“Oh, she is perfectly beautiful!” cried Beatrix enthusiastically. “Her eyes are so big and so starry bright, her hair like sunshine, and her face makes one think of a beautiful flower. Indeed, she is the loveliest girl I ever saw.”

Prince Gonzaga looked a little startled.

“The Fairfax I knew was just like that,” he said. “She was a New York girl, beautiful but poor, and of obscure origin.”

“This girl is from New York, too, but she is a great heiress, and has had many admirers. Lord Leigh and Augustus Frayne both wanted to marry her,” said the Italian beauty.

“Heiresses are always sought after,” commented the prince, and he added, with a touch of bitterness: “There is not much genuine love in the world, Miss Consani. Every one wants to marry money.”

“Or beauty,” said Miss Consani. “Beauties, even though poor, can generally make good matches. How was it with your New York beauty? Did she marry rich?”

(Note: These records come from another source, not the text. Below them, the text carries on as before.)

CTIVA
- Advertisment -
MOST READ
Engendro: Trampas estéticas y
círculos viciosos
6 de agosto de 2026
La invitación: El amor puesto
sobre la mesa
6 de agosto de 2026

“She wished to do so. She was mercenary, like most women, but she had a bitter lesson,” answered the prince, and by the moody way in which he drew his dark brows together she guessed that he had had some unusual interest in her of whom he spoke. Her dark eyes began to sparkle with interest, and she exclaimed:

“Please tell me all about it. I’m sure it’s interesting.”

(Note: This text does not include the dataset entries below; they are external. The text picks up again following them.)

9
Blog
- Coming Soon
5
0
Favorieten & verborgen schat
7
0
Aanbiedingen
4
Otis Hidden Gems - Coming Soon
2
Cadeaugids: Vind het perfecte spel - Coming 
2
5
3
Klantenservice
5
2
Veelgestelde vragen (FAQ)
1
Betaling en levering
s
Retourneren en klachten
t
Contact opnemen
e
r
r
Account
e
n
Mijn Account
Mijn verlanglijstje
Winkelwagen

“Perhaps,” said the prince, and his dark eyes seemed to flash beneath their jetty brows. Pulling nervously with his slim, dark hand at his black mustache, he continued:

“She was poor and ambitious, as I said just now, and her mind was made up to sell her beauty for a rich husband; but a poor fool fell in love with her, and when she refused to have anything to say to him, he pretended to be rich and of good birth. The beauty snapped at the glittering bait, and married him, expecting to go at once to a magnificent palace on Fifth Avenue. The young husband was fool enough to think she loved him a little and would forgive him when she found out he was poor. But, alas, for his hopes! The very hour of her marriage she left him forever, giving way to undisguised scorn at his poverty, and vowing she would never live with him.”